§ WHAT THE EXERCISE ASKS
Reproduce exactly the final portion of the data: every line from the one containing "Stem Agency (253, 2528)" through the last line, inclusive.

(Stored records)
+ + +

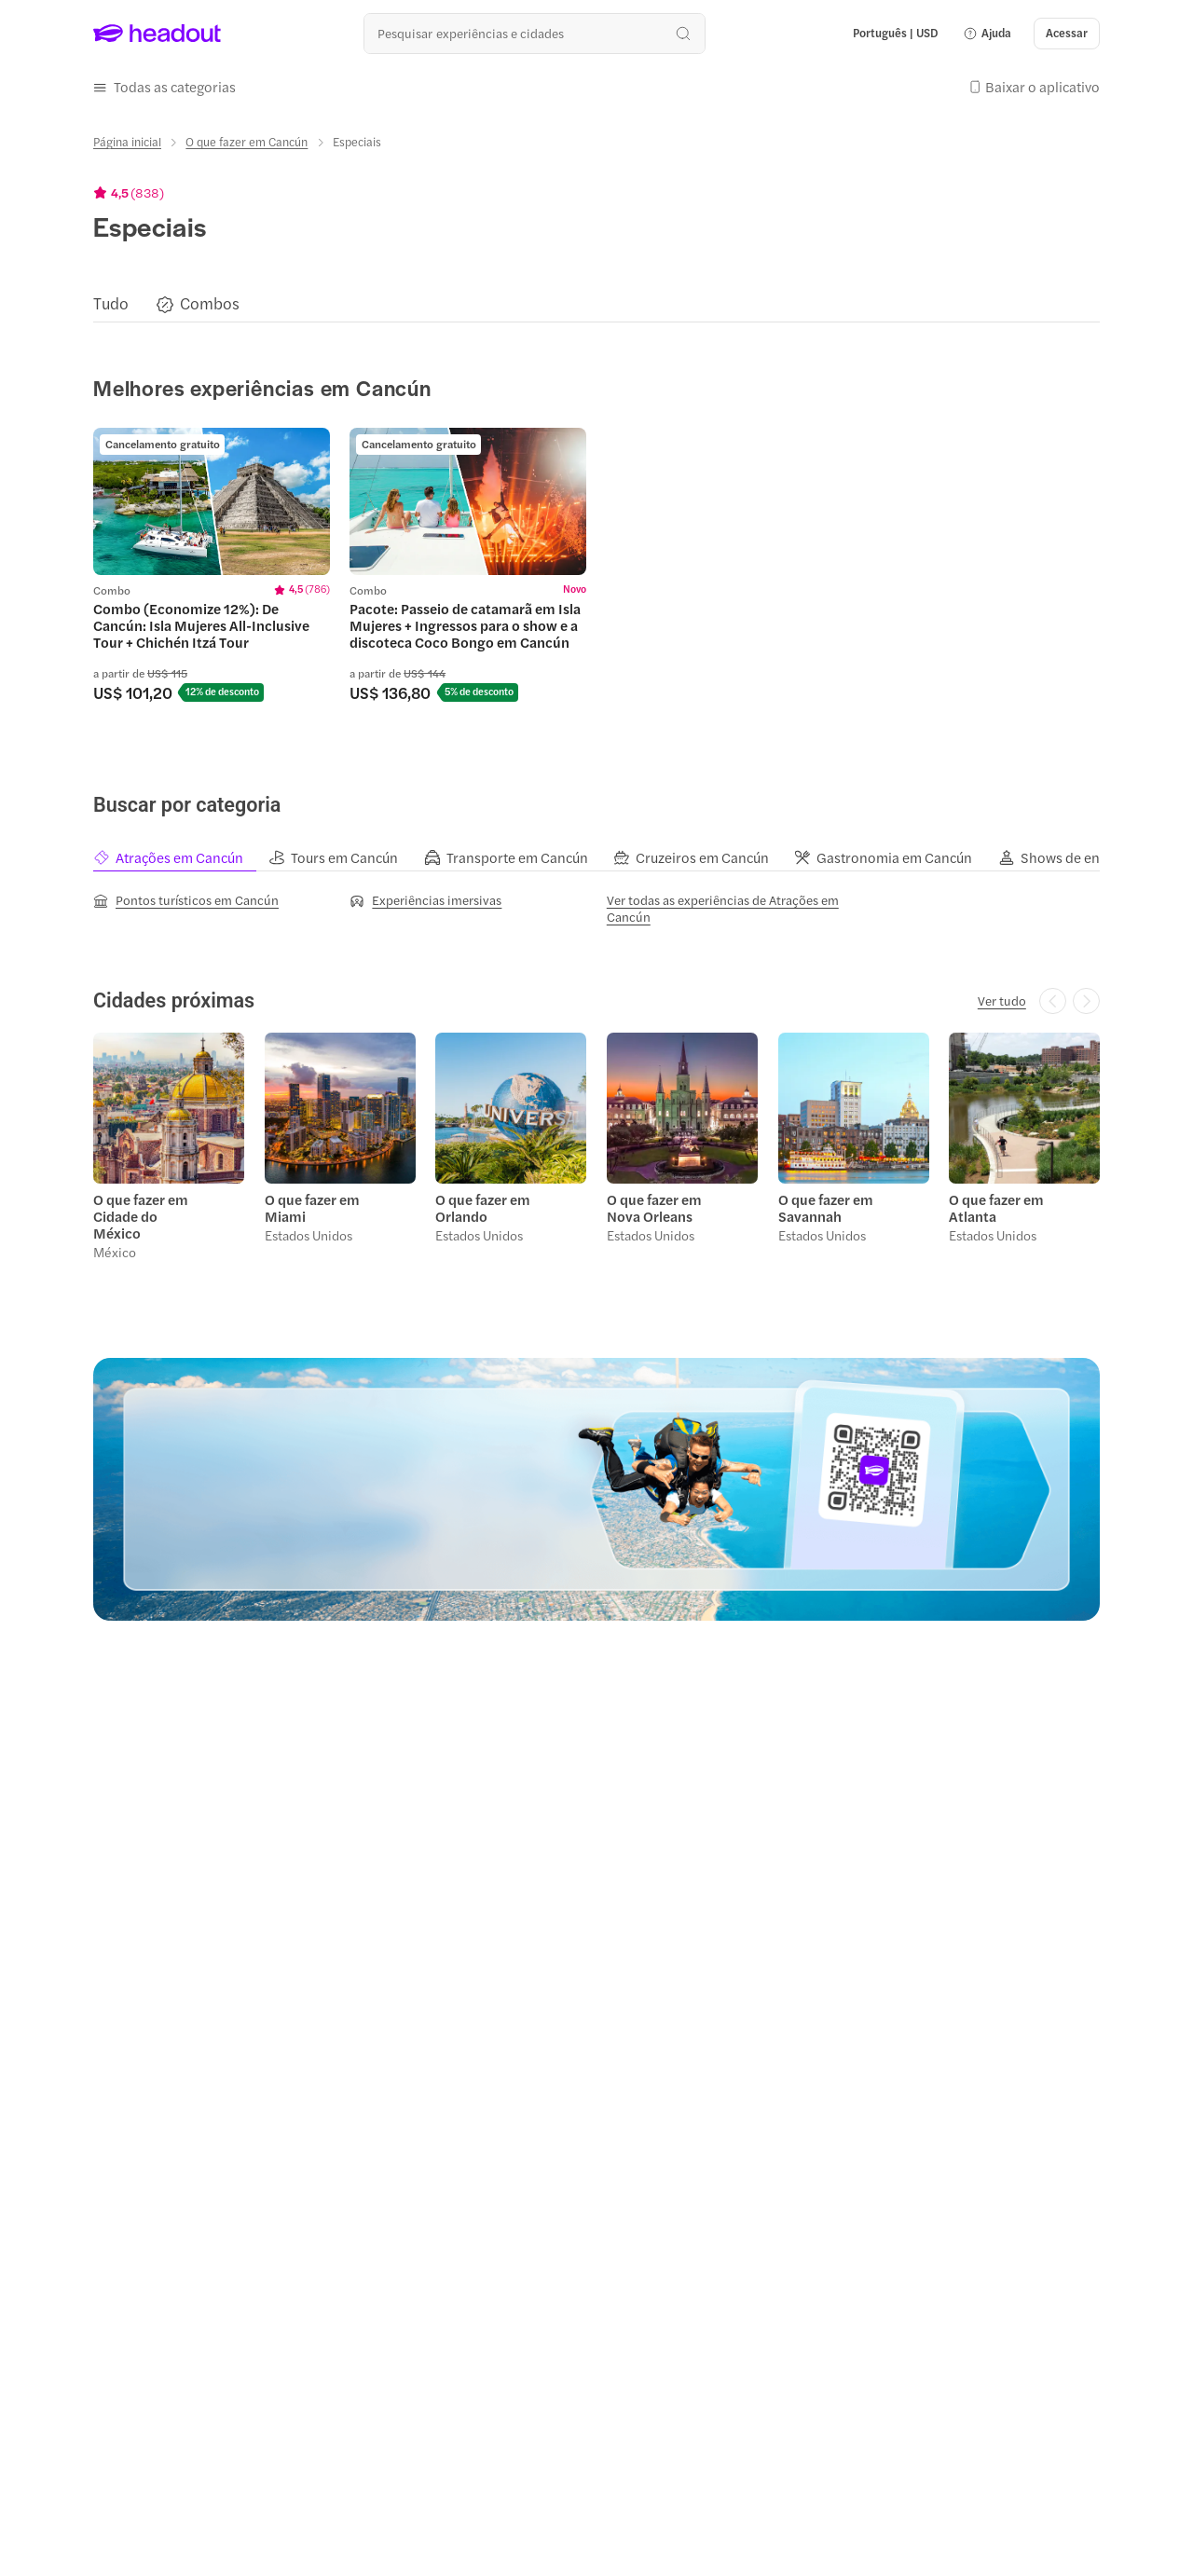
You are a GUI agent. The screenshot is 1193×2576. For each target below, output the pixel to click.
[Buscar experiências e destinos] (534, 33)
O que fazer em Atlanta (996, 1207)
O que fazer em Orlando (482, 1207)
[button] (987, 33)
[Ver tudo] (1002, 1000)
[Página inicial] (127, 141)
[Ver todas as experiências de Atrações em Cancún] (725, 908)
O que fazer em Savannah (824, 1207)
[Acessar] (1067, 33)
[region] (596, 303)
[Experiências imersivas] (425, 899)
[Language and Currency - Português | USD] (896, 33)
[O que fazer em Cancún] (246, 141)
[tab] (180, 857)
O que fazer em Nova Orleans (654, 1207)
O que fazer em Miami (312, 1207)
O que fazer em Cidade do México (140, 1215)
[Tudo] (111, 303)
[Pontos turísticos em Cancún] (186, 899)
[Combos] (210, 303)
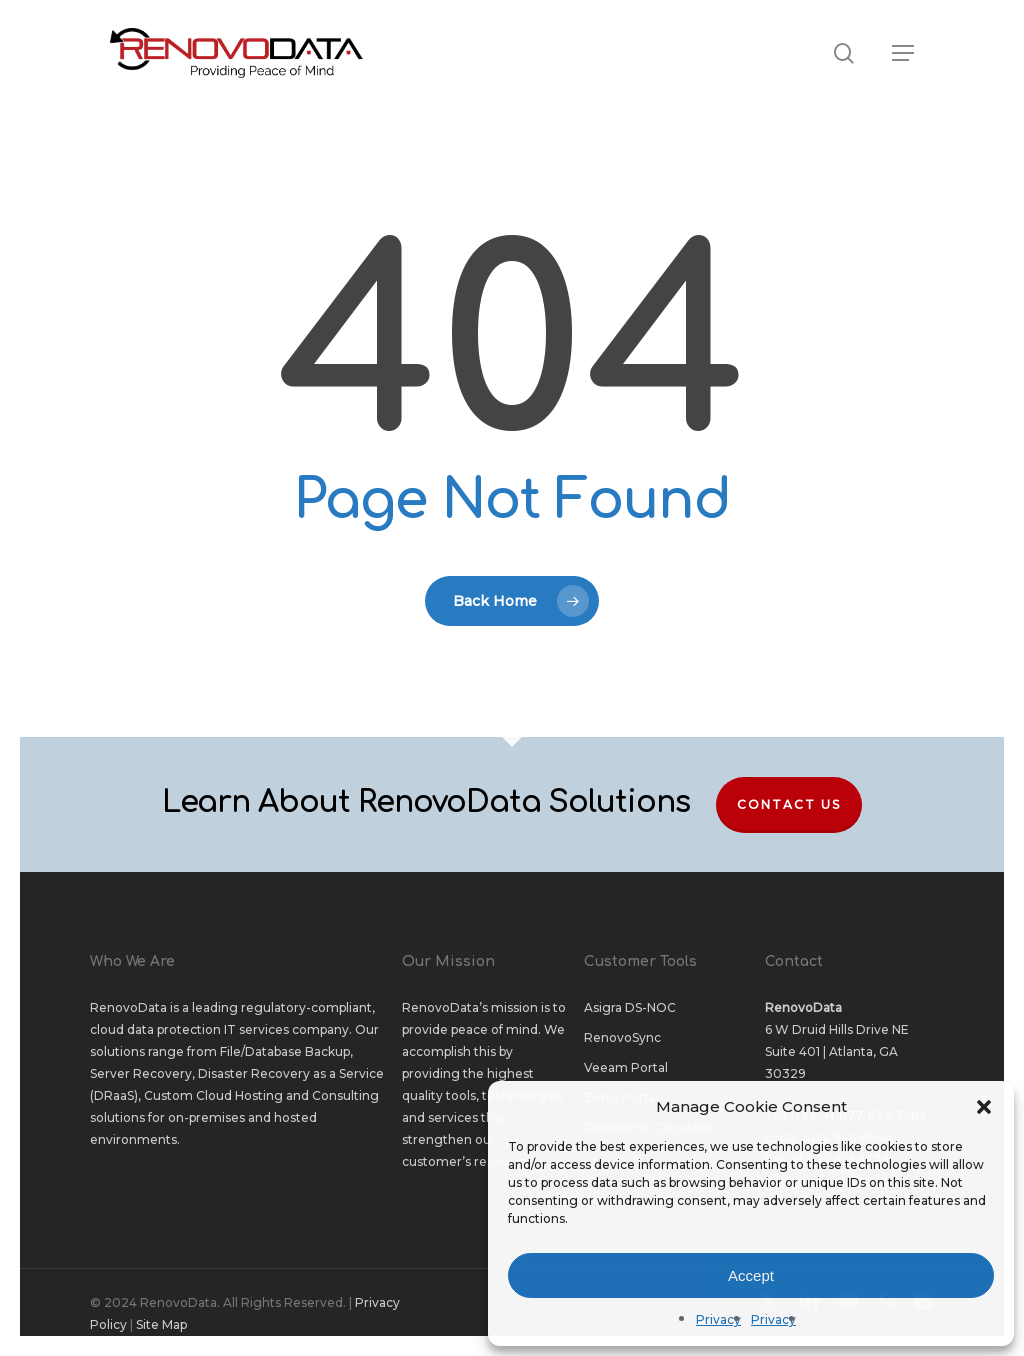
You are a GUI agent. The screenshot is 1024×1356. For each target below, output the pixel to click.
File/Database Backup (285, 1051)
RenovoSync (622, 1037)
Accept (751, 1275)
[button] (984, 1107)
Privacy (718, 1319)
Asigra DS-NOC (630, 1007)
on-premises (206, 1117)
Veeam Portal (626, 1067)
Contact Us (789, 804)
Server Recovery (141, 1073)
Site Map (161, 1324)
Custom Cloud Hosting (213, 1095)
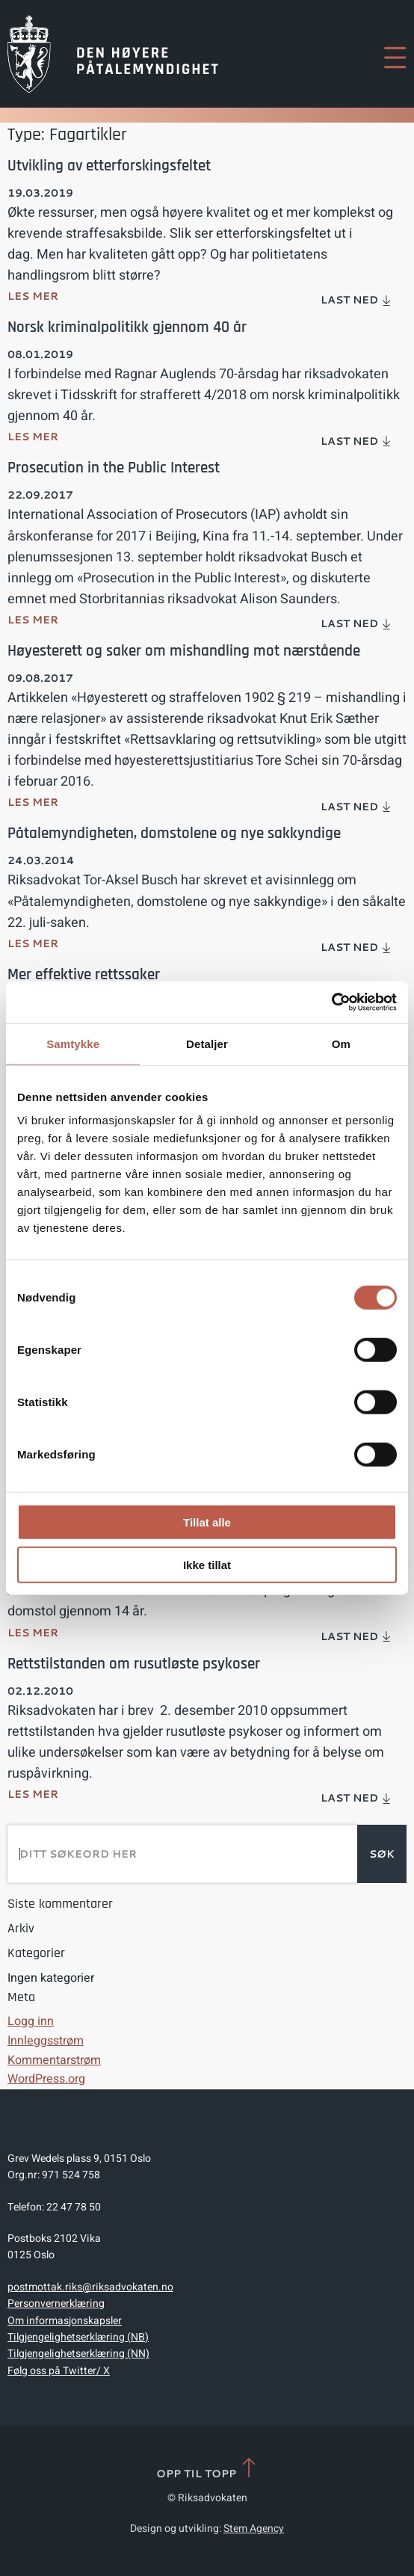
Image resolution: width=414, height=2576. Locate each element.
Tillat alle (207, 1522)
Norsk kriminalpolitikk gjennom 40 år (127, 327)
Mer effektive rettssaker (83, 974)
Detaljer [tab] (207, 1043)
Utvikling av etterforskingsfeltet (109, 165)
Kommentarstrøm (54, 2060)
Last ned (356, 299)
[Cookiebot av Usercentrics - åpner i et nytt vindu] (331, 1002)
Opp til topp (207, 2469)
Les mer (32, 296)
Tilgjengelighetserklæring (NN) (78, 2353)
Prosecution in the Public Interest (113, 467)
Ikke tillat (207, 1564)
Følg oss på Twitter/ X (58, 2371)
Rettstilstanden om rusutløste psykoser (133, 1664)
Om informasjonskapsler (64, 2321)
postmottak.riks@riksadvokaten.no (90, 2287)
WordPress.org (46, 2079)
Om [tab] (341, 1043)
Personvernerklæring (56, 2303)
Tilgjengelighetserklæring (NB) (78, 2337)
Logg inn (30, 2021)
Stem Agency (253, 2528)
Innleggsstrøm (45, 2041)
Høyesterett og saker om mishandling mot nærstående (183, 651)
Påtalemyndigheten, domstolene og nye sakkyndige (174, 833)
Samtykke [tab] (72, 1043)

+ + +

§ RESULT
Stem Agency (253, 2528)
Innleggsstrøm (45, 2041)
Høyesterett og saker om mishandling mot nærstående (183, 651)
Påtalemyndigheten, domstolene og nye sakkyndige (174, 833)
Samtykke [tab] (72, 1043)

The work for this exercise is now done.